• **Given data**:
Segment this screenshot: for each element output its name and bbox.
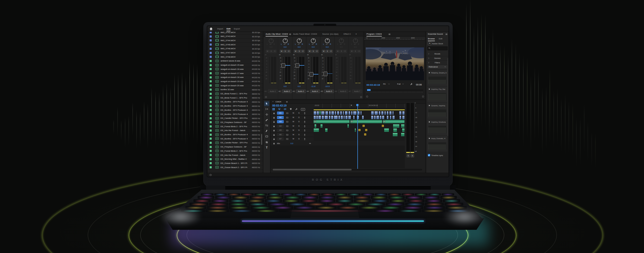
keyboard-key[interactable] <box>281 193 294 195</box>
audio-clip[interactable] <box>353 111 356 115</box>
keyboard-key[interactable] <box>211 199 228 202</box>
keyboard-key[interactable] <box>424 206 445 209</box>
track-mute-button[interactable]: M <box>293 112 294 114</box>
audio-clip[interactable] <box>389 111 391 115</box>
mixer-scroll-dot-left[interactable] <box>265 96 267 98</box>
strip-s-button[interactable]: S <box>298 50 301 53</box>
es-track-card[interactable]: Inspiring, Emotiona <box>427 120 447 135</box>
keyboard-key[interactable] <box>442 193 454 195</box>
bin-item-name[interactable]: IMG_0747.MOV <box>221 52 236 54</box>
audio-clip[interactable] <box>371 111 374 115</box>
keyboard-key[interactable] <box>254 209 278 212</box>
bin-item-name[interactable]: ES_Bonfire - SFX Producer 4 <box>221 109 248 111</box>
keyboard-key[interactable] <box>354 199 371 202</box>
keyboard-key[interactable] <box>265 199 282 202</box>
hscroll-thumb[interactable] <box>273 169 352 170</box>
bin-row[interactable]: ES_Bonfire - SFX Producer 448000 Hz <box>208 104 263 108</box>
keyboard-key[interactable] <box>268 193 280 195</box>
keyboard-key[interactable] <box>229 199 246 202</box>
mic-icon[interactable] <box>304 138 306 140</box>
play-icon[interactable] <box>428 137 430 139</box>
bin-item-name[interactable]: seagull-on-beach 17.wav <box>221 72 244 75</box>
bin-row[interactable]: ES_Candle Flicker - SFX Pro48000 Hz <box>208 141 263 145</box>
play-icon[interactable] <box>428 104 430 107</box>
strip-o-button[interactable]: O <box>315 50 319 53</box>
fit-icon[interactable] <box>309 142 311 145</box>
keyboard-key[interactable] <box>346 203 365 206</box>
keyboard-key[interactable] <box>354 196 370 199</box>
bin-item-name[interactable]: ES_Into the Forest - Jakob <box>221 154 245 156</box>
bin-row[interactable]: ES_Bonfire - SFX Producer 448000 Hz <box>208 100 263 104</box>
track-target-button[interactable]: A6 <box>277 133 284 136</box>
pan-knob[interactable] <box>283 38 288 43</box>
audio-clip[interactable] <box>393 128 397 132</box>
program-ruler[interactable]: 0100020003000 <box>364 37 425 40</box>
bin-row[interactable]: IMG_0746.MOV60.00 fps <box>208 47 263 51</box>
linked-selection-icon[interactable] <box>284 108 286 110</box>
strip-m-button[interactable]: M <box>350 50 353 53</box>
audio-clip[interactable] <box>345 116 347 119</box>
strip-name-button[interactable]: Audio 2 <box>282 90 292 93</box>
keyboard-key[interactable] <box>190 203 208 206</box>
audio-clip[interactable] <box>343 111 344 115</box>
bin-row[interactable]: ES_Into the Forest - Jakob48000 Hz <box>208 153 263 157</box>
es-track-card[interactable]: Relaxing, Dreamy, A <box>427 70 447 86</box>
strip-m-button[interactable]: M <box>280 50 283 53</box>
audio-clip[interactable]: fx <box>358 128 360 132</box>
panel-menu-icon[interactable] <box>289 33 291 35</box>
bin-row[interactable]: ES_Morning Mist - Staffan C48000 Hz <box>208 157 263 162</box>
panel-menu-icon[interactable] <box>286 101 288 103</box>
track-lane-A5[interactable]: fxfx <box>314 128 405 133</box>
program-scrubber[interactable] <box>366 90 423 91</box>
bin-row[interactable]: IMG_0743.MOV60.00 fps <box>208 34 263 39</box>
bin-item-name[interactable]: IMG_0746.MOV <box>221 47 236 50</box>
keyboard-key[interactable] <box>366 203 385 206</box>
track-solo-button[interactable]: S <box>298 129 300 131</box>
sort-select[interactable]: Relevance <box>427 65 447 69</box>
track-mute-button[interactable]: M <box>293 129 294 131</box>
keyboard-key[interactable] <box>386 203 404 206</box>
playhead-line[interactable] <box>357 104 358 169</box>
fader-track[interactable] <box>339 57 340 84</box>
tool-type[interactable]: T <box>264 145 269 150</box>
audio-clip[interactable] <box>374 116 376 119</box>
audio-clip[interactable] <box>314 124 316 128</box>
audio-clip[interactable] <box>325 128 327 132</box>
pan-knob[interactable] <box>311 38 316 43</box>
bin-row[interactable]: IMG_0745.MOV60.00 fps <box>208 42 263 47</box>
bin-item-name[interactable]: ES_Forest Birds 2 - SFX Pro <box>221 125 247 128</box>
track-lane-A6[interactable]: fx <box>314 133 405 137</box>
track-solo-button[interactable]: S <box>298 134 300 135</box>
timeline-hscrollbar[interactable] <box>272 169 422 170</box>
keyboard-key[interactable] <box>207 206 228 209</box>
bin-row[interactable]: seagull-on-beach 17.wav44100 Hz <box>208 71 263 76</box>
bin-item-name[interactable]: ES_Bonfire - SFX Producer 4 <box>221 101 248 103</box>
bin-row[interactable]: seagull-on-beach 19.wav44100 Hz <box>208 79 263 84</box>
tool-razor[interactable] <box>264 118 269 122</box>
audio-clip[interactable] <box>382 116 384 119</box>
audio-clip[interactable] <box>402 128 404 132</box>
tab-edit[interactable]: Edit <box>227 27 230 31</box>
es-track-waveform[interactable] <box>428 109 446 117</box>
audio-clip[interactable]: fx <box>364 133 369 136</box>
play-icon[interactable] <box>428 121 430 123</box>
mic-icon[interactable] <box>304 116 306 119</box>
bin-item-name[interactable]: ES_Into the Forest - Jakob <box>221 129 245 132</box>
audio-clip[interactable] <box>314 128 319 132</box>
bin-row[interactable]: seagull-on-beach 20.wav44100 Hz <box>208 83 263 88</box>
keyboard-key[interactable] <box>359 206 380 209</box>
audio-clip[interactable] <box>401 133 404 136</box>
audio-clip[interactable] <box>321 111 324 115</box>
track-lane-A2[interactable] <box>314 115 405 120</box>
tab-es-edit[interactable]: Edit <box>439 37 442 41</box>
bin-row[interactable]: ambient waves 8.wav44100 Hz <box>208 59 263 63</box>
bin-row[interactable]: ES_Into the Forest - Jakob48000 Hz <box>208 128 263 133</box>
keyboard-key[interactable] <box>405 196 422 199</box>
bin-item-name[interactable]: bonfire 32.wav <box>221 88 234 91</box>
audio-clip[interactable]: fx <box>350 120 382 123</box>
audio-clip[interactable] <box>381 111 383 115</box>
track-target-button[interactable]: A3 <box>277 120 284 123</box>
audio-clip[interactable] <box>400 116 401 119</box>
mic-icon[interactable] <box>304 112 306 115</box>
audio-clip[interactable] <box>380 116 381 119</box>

• **Exercise directions**: Leave the images aside and return the records above exactly as written.

• **Response area**:
Segment this screenshot: for each element output its name and bbox.
keyboard-key[interactable] <box>281 193 294 195</box>
audio-clip[interactable] <box>353 111 356 115</box>
keyboard-key[interactable] <box>211 199 228 202</box>
keyboard-key[interactable] <box>424 206 445 209</box>
track-mute-button[interactable]: M <box>293 112 294 114</box>
audio-clip[interactable] <box>389 111 391 115</box>
mixer-scroll-dot-left[interactable] <box>265 96 267 98</box>
strip-s-button[interactable]: S <box>298 50 301 53</box>
es-track-card[interactable]: Inspiring, Emotiona <box>427 120 447 135</box>
keyboard-key[interactable] <box>442 193 454 195</box>
bin-item-name[interactable]: IMG_0747.MOV <box>221 52 236 54</box>
audio-clip[interactable] <box>371 111 374 115</box>
keyboard-key[interactable] <box>254 209 278 212</box>
bin-item-name[interactable]: ES_Bonfire - SFX Producer 4 <box>221 109 248 111</box>
keyboard-key[interactable] <box>354 199 371 202</box>
keyboard-key[interactable] <box>265 199 282 202</box>
hscroll-thumb[interactable] <box>273 169 352 170</box>
bin-row[interactable]: ES_Bonfire - SFX Producer 448000 Hz <box>208 104 263 108</box>
keyboard-key[interactable] <box>268 193 280 195</box>
keyboard-key[interactable] <box>229 199 246 202</box>
mic-icon[interactable] <box>304 138 306 140</box>
play-icon[interactable] <box>428 137 430 139</box>
bin-item-name[interactable]: seagull-on-beach 17.wav <box>221 72 244 75</box>
bin-row[interactable]: ES_Candle Flicker - SFX Pro48000 Hz <box>208 141 263 145</box>
play-icon[interactable] <box>428 104 430 107</box>
strip-o-button[interactable]: O <box>315 50 319 53</box>
fit-icon[interactable] <box>309 142 311 145</box>
keyboard-key[interactable] <box>346 203 365 206</box>
keyboard-key[interactable] <box>354 196 370 199</box>
bin-item-name[interactable]: ES_Into the Forest - Jakob <box>221 154 245 156</box>
bin-row[interactable]: ES_Bonfire - SFX Producer 448000 Hz <box>208 100 263 104</box>
track-target-button[interactable]: A6 <box>277 133 284 136</box>
pan-knob[interactable] <box>283 38 288 43</box>
audio-clip[interactable] <box>393 128 397 132</box>
program-ruler[interactable]: 0100020003000 <box>364 37 425 40</box>
bin-row[interactable]: IMG_0746.MOV60.00 fps <box>208 47 263 51</box>
linked-selection-icon[interactable] <box>284 108 286 110</box>
strip-m-button[interactable]: M <box>350 50 353 53</box>
audio-clip[interactable] <box>345 116 347 119</box>
strip-name-button[interactable]: Audio 2 <box>282 90 292 93</box>
keyboard-key[interactable] <box>190 203 208 206</box>
audio-clip[interactable] <box>343 111 344 115</box>
bin-row[interactable]: ES_Into the Forest - Jakob48000 Hz <box>208 153 263 157</box>
es-track-card[interactable]: Relaxing, Dreamy, A <box>427 70 447 86</box>
strip-m-button[interactable]: M <box>280 50 283 53</box>
audio-clip[interactable]: fx <box>358 128 360 132</box>
panel-menu-icon[interactable] <box>289 33 291 35</box>
bin-row[interactable]: ES_Morning Mist - Staffan C48000 Hz <box>208 157 263 162</box>
panel-menu-icon[interactable] <box>286 101 288 103</box>
track-lane-A5[interactable]: fxfx <box>314 128 405 133</box>
program-scrubber[interactable] <box>366 90 423 91</box>
bin-row[interactable]: IMG_0743.MOV60.00 fps <box>208 34 263 39</box>
bin-item-name[interactable]: IMG_0746.MOV <box>221 47 236 50</box>
keyboard-key[interactable] <box>366 203 385 206</box>
track-solo-button[interactable]: S <box>298 129 300 131</box>
sort-select[interactable]: Relevance <box>427 65 447 69</box>
track-mute-button[interactable]: M <box>293 129 294 131</box>
keyboard-key[interactable] <box>386 203 404 206</box>
playhead-line[interactable] <box>357 104 358 169</box>
fader-track[interactable] <box>339 57 340 84</box>
tool-type[interactable]: T <box>264 145 269 150</box>
audio-clip[interactable] <box>374 116 376 119</box>
audio-clip[interactable] <box>314 124 316 128</box>
audio-clip[interactable] <box>325 128 327 132</box>
pan-knob[interactable] <box>311 38 316 43</box>
bin-row[interactable]: IMG_0745.MOV60.00 fps <box>208 42 263 47</box>
bin-item-name[interactable]: ES_Forest Birds 2 - SFX Pro <box>221 125 247 128</box>
track-lane-A6[interactable]: fx <box>314 133 405 137</box>
track-solo-button[interactable]: S <box>298 134 300 135</box>
timeline-hscrollbar[interactable] <box>272 169 422 170</box>
keyboard-key[interactable] <box>207 206 228 209</box>
bin-row[interactable]: seagull-on-beach 17.wav44100 Hz <box>208 71 263 76</box>
bin-item-name[interactable]: ES_Bonfire - SFX Producer 4 <box>221 101 248 103</box>
bin-row[interactable]: seagull-on-beach 19.wav44100 Hz <box>208 79 263 84</box>
tool-razor[interactable] <box>264 118 269 122</box>
audio-clip[interactable] <box>382 116 384 119</box>
audio-clip[interactable] <box>402 128 404 132</box>
tab-edit[interactable]: Edit <box>227 27 230 31</box>
es-track-waveform[interactable] <box>428 109 446 117</box>
audio-clip[interactable]: fx <box>364 133 369 136</box>
play-icon[interactable] <box>428 121 430 123</box>
mic-icon[interactable] <box>304 116 306 119</box>
bin-item-name[interactable]: ES_Into the Forest - Jakob <box>221 129 245 132</box>
audio-clip[interactable] <box>314 128 319 132</box>
bin-row[interactable]: seagull-on-beach 20.wav44100 Hz <box>208 83 263 88</box>
keyboard-key[interactable] <box>359 206 380 209</box>
audio-clip[interactable] <box>401 133 404 136</box>
audio-clip[interactable] <box>321 111 324 115</box>
track-lane-A2[interactable] <box>314 115 405 120</box>
tab-es-edit[interactable]: Edit <box>439 37 442 41</box>
bin-row[interactable]: ambient waves 8.wav44100 Hz <box>208 59 263 63</box>
bin-row[interactable]: ES_Into the Forest - Jakob48000 Hz <box>208 128 263 133</box>
keyboard-key[interactable] <box>405 196 422 199</box>
bin-item-name[interactable]: bonfire 32.wav <box>221 88 234 91</box>
audio-clip[interactable]: fx <box>350 120 382 123</box>
audio-clip[interactable] <box>381 111 383 115</box>
track-target-button[interactable]: A3 <box>277 120 284 123</box>
audio-clip[interactable] <box>400 116 401 119</box>
mic-icon[interactable] <box>304 112 306 115</box>
audio-clip[interactable] <box>380 116 381 119</box>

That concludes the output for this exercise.